Data entries:
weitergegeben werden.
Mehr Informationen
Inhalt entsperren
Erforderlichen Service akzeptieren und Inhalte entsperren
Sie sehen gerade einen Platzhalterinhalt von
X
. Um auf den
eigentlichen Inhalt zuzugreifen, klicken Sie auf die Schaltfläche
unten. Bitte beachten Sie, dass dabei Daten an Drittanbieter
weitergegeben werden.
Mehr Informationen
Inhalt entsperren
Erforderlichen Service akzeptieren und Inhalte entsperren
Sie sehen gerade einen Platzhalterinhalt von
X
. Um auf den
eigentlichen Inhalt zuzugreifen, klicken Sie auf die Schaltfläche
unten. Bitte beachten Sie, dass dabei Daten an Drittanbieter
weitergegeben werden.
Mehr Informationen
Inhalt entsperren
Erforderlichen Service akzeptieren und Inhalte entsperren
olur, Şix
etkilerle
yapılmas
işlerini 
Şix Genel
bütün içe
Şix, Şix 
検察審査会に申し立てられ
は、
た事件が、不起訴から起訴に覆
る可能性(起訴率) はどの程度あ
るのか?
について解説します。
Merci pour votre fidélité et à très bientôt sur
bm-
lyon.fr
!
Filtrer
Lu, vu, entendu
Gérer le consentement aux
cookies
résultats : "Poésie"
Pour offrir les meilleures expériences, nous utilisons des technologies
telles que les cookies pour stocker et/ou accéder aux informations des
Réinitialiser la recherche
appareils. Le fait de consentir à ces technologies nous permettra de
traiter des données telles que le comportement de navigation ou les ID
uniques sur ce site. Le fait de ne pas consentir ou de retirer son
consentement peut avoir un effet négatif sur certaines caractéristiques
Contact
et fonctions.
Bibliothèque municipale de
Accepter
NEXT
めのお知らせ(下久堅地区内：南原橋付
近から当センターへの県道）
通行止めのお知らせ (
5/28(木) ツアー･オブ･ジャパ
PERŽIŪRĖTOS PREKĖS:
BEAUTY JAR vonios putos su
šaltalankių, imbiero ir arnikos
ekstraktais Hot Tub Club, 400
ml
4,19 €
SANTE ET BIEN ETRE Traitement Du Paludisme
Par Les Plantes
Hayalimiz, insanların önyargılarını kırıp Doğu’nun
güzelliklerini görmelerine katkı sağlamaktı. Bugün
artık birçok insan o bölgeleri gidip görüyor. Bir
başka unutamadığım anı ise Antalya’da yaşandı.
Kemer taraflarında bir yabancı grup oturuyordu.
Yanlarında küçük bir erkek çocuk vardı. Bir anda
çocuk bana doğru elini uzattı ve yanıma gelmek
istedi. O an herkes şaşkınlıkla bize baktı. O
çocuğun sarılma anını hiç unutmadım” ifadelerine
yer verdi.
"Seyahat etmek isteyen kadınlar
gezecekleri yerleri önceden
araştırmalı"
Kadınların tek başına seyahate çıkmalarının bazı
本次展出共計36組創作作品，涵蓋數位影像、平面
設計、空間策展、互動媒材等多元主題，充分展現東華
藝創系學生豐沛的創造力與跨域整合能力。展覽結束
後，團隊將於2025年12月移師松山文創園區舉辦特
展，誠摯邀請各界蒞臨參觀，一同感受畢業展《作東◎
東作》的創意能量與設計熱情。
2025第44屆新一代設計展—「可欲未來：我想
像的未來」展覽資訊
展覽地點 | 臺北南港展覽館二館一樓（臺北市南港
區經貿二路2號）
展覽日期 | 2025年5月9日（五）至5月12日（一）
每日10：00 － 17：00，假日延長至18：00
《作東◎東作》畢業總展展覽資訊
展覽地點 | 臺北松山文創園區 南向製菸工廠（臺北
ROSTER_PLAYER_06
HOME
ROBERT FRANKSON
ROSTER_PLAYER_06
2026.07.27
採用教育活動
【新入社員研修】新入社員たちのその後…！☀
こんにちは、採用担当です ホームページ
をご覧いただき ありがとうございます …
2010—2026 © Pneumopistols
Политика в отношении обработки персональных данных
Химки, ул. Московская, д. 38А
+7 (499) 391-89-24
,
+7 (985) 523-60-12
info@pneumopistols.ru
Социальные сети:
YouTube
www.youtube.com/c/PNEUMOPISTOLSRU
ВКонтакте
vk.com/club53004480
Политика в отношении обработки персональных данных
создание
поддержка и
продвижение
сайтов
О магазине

Assigned task:
Please return every line of the data, unaltered.

Response below:
weitergegeben werden.
Mehr Informationen
Inhalt entsperren
Erforderlichen Service akzeptieren und Inhalte entsperren
Sie sehen gerade einen Platzhalterinhalt von
X
. Um auf den
eigentlichen Inhalt zuzugreifen, klicken Sie auf die Schaltfläche
unten. Bitte beachten Sie, dass dabei Daten an Drittanbieter
weitergegeben werden.
Mehr Informationen
Inhalt entsperren
Erforderlichen Service akzeptieren und Inhalte entsperren
Sie sehen gerade einen Platzhalterinhalt von
X
. Um auf den
eigentlichen Inhalt zuzugreifen, klicken Sie auf die Schaltfläche
unten. Bitte beachten Sie, dass dabei Daten an Drittanbieter
weitergegeben werden.
Mehr Informationen
Inhalt entsperren
Erforderlichen Service akzeptieren und Inhalte entsperren
olur, Şix
etkilerle
yapılmas
işlerini 
Şix Genel
bütün içe
Şix, Şix 
検察審査会に申し立てられ
は、
た事件が、不起訴から起訴に覆
る可能性(起訴率) はどの程度あ
るのか?
について解説します。
Merci pour votre fidélité et à très bientôt sur
bm-
lyon.fr
!
Filtrer
Lu, vu, entendu
Gérer le consentement aux
cookies
résultats : "Poésie"
Pour offrir les meilleures expériences, nous utilisons des technologies
telles que les cookies pour stocker et/ou accéder aux informations des
Réinitialiser la recherche
appareils. Le fait de consentir à ces technologies nous permettra de
traiter des données telles que le comportement de navigation ou les ID
uniques sur ce site. Le fait de ne pas consentir ou de retirer son
consentement peut avoir un effet négatif sur certaines caractéristiques
Contact
et fonctions.
Bibliothèque municipale de
Accepter
NEXT
めのお知らせ(下久堅地区内：南原橋付
近から当センターへの県道）
通行止めのお知らせ (
5/28(木) ツアー･オブ･ジャパ
PERŽIŪRĖTOS PREKĖS:
BEAUTY JAR vonios putos su
šaltalankių, imbiero ir arnikos
ekstraktais Hot Tub Club, 400
ml
4,19 €
SANTE ET BIEN ETRE Traitement Du Paludisme
Par Les Plantes
Hayalimiz, insanların önyargılarını kırıp Doğu’nun
güzelliklerini görmelerine katkı sağlamaktı. Bugün
artık birçok insan o bölgeleri gidip görüyor. Bir
başka unutamadığım anı ise Antalya’da yaşandı.
Kemer taraflarında bir yabancı grup oturuyordu.
Yanlarında küçük bir erkek çocuk vardı. Bir anda
çocuk bana doğru elini uzattı ve yanıma gelmek
istedi. O an herkes şaşkınlıkla bize baktı. O
çocuğun sarılma anını hiç unutmadım” ifadelerine
yer verdi.
"Seyahat etmek isteyen kadınlar
gezecekleri yerleri önceden
araştırmalı"
Kadınların tek başına seyahate çıkmalarının bazı
本次展出共計36組創作作品，涵蓋數位影像、平面
設計、空間策展、互動媒材等多元主題，充分展現東華
藝創系學生豐沛的創造力與跨域整合能力。展覽結束
後，團隊將於2025年12月移師松山文創園區舉辦特
展，誠摯邀請各界蒞臨參觀，一同感受畢業展《作東◎
東作》的創意能量與設計熱情。
2025第44屆新一代設計展—「可欲未來：我想
像的未來」展覽資訊
展覽地點 | 臺北南港展覽館二館一樓（臺北市南港
區經貿二路2號）
展覽日期 | 2025年5月9日（五）至5月12日（一）
每日10：00 － 17：00，假日延長至18：00
《作東◎東作》畢業總展展覽資訊
展覽地點 | 臺北松山文創園區 南向製菸工廠（臺北
ROSTER_PLAYER_06
HOME
ROBERT FRANKSON
ROSTER_PLAYER_06
2026.07.27
採用教育活動
【新入社員研修】新入社員たちのその後…！☀
こんにちは、採用担当です ホームページ
をご覧いただき ありがとうございます …
2010—2026 © Pneumopistols
Политика в отношении обработки персональных данных
Химки, ул. Московская, д. 38А
+7 (499) 391-89-24
,
+7 (985) 523-60-12
info@pneumopistols.ru
Социальные сети:
YouTube
www.youtube.com/c/PNEUMOPISTOLSRU
ВКонтакте
vk.com/club53004480
Политика в отношении обработки персональных данных
создание
поддержка и
продвижение
сайтов
О магазине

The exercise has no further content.